◆ **ASSIGNMENT**:
Set down exactly the lines below, starting at the one that contains "Держатели системных блоков (494, 2392)" and ending at the one that contains "Отзывы (305, 81)", with both of those lines included and nothing else.

◆ **MATERIAL PROVIDED**:
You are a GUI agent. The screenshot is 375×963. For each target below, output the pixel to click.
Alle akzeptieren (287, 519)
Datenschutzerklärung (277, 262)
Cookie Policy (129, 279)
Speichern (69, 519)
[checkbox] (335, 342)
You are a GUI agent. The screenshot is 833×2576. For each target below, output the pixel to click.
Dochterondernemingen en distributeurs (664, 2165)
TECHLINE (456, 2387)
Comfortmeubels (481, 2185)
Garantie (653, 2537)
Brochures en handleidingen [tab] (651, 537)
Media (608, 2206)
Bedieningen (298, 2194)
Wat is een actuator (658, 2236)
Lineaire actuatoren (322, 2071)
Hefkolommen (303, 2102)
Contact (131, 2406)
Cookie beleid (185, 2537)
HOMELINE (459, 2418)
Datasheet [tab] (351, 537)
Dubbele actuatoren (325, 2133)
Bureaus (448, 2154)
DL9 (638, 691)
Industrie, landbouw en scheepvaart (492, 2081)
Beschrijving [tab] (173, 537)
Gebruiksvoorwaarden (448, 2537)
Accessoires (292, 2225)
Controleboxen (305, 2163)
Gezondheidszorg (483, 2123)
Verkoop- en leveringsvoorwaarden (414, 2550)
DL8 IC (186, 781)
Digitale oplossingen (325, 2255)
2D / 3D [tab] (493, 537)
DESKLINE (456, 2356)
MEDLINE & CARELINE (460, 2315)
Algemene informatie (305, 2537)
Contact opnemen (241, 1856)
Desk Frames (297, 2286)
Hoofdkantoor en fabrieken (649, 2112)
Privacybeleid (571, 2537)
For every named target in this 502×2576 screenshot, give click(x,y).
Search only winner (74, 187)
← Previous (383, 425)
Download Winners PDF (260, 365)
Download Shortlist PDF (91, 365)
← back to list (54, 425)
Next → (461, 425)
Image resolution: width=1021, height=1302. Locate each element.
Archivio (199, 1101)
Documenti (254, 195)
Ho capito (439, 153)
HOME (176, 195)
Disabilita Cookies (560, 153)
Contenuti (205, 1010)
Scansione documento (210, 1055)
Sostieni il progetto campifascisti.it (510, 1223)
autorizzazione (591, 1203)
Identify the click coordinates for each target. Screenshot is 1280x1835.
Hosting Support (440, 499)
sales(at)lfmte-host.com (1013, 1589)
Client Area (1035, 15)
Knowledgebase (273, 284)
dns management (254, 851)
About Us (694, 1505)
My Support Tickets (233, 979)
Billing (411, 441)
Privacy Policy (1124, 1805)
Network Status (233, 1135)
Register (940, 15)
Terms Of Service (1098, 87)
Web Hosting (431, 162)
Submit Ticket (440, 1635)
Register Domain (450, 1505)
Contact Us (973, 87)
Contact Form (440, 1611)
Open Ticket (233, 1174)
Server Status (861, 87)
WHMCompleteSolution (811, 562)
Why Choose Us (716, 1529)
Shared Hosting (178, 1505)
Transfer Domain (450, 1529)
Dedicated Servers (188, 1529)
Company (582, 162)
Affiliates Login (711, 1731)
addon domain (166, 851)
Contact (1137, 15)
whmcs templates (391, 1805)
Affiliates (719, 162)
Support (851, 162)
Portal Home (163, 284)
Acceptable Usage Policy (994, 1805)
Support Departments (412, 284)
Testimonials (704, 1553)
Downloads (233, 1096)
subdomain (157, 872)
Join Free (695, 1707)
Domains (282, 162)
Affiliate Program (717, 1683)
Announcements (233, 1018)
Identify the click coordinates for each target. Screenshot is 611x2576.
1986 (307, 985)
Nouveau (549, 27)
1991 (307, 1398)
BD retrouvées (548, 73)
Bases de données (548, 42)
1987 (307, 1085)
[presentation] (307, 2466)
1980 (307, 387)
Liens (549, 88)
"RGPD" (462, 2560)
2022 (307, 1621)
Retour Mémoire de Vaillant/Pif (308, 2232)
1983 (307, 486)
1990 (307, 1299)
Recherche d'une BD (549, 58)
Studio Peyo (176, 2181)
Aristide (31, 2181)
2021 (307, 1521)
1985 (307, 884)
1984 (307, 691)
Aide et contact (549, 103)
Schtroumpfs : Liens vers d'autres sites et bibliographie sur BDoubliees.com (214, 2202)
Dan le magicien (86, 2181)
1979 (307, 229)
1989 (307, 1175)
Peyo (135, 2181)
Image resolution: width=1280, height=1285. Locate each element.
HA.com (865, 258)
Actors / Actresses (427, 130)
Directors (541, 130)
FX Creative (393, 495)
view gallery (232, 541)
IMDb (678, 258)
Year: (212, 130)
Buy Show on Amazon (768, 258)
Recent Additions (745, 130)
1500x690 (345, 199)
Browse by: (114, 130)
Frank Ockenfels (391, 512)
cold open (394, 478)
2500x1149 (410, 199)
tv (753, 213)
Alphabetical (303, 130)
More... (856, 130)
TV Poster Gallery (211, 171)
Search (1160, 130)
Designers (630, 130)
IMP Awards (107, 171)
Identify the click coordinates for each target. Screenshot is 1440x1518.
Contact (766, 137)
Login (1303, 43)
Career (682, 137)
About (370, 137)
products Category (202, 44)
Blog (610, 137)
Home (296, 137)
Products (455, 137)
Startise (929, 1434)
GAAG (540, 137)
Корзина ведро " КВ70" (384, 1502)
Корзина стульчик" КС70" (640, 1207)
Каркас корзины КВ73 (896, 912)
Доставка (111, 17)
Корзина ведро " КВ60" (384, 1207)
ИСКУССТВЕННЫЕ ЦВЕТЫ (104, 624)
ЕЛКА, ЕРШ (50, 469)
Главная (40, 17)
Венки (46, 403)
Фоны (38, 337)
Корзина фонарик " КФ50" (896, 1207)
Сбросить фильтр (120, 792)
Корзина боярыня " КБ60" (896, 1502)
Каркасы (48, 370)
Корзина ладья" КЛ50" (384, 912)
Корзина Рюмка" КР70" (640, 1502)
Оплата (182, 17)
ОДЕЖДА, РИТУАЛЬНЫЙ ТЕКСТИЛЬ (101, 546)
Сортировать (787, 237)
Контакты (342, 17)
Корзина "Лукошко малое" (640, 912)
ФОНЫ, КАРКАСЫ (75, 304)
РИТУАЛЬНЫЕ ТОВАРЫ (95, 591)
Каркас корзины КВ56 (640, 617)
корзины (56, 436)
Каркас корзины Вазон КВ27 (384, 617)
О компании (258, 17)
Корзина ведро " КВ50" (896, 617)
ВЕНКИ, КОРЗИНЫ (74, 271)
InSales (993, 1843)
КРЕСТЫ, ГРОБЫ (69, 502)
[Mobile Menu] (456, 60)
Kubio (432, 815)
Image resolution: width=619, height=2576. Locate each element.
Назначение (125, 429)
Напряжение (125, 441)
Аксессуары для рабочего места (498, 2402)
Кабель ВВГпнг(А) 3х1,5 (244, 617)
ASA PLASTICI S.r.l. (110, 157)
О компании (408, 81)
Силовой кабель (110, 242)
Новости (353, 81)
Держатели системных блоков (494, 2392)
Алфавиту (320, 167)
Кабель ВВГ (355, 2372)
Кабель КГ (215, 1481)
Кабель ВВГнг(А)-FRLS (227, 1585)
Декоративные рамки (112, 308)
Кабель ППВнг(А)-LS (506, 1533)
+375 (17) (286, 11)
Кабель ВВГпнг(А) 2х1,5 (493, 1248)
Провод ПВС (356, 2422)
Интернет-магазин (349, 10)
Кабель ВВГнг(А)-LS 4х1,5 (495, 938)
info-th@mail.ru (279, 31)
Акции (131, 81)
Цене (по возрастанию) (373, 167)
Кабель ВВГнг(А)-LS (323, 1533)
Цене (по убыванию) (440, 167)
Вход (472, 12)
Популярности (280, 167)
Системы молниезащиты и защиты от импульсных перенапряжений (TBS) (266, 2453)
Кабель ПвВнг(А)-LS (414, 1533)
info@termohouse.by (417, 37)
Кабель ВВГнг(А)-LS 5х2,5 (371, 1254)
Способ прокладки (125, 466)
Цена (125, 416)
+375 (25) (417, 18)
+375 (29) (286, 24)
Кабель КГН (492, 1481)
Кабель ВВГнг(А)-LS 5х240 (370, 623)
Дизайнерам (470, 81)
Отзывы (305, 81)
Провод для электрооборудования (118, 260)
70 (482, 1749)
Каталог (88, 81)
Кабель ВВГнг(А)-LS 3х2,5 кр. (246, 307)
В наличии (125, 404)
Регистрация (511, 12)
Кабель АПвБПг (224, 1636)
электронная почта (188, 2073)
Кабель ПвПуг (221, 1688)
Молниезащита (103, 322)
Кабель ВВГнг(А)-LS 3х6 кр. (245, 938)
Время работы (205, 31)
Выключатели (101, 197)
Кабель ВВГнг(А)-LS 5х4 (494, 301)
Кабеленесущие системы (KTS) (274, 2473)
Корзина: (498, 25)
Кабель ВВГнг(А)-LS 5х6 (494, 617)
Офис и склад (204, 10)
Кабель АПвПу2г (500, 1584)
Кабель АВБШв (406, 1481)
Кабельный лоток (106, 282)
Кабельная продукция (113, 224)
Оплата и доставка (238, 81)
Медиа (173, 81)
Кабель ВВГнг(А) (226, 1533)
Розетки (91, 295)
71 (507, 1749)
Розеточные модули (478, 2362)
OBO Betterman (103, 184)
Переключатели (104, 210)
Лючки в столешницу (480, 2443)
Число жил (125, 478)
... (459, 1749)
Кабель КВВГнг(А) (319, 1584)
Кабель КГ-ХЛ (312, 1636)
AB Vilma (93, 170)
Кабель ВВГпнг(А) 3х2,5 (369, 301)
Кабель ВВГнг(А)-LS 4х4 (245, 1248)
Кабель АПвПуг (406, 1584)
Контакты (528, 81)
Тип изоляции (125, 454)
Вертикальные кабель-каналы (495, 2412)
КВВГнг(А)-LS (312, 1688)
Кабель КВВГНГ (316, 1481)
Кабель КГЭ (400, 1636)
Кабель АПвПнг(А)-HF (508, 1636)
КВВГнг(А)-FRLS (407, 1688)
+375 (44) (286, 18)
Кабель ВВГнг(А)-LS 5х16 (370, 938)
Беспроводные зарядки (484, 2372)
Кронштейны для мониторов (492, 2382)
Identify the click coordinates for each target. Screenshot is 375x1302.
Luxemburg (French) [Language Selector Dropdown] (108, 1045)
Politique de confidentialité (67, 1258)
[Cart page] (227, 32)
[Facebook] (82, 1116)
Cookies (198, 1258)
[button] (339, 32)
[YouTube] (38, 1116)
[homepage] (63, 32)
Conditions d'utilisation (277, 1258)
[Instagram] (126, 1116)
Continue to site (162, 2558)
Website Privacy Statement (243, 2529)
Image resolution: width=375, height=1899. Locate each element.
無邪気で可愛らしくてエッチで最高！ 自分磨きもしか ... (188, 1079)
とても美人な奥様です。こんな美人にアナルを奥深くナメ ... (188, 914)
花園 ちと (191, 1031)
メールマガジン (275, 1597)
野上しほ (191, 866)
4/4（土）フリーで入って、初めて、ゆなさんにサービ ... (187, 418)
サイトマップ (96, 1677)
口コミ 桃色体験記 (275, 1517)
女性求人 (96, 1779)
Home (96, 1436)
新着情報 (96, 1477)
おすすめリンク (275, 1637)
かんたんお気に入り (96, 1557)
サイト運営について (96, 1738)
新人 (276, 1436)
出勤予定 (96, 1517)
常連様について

◆ **YOUR RESPONSE**:
Держатели системных блоков (494, 2392)
Алфавиту (320, 167)
Кабель ВВГ (355, 2372)
Кабель КГ (215, 1481)
Кабель ВВГнг(А)-FRLS (227, 1585)
Декоративные рамки (112, 308)
Кабель ППВнг(А)-LS (506, 1533)
+375 (17) (286, 11)
Кабель ВВГпнг(А) 2х1,5 (493, 1248)
Провод ПВС (356, 2422)
Интернет-магазин (349, 10)
Кабель ВВГнг(А)-LS 4х1,5 (495, 938)
info-th@mail.ru (279, 31)
Акции (131, 81)
Цене (по возрастанию) (373, 167)
Кабель ВВГнг(А)-LS (323, 1533)
Цене (по убыванию) (440, 167)
Вход (472, 12)
Популярности (280, 167)
Системы молниезащиты и защиты от импульсных перенапряжений (TBS) (266, 2453)
Кабель ПвВнг(А)-LS (414, 1533)
info@termohouse.by (417, 37)
Кабель ВВГнг(А)-LS 5х2,5 (371, 1254)
Способ прокладки (125, 466)
Цена (125, 416)
+375 (25) (417, 18)
+375 (29) (286, 24)
Кабель КГН (492, 1481)
Кабель ВВГнг(А)-LS 5х240 (370, 623)
Дизайнерам (470, 81)
Отзывы (305, 81)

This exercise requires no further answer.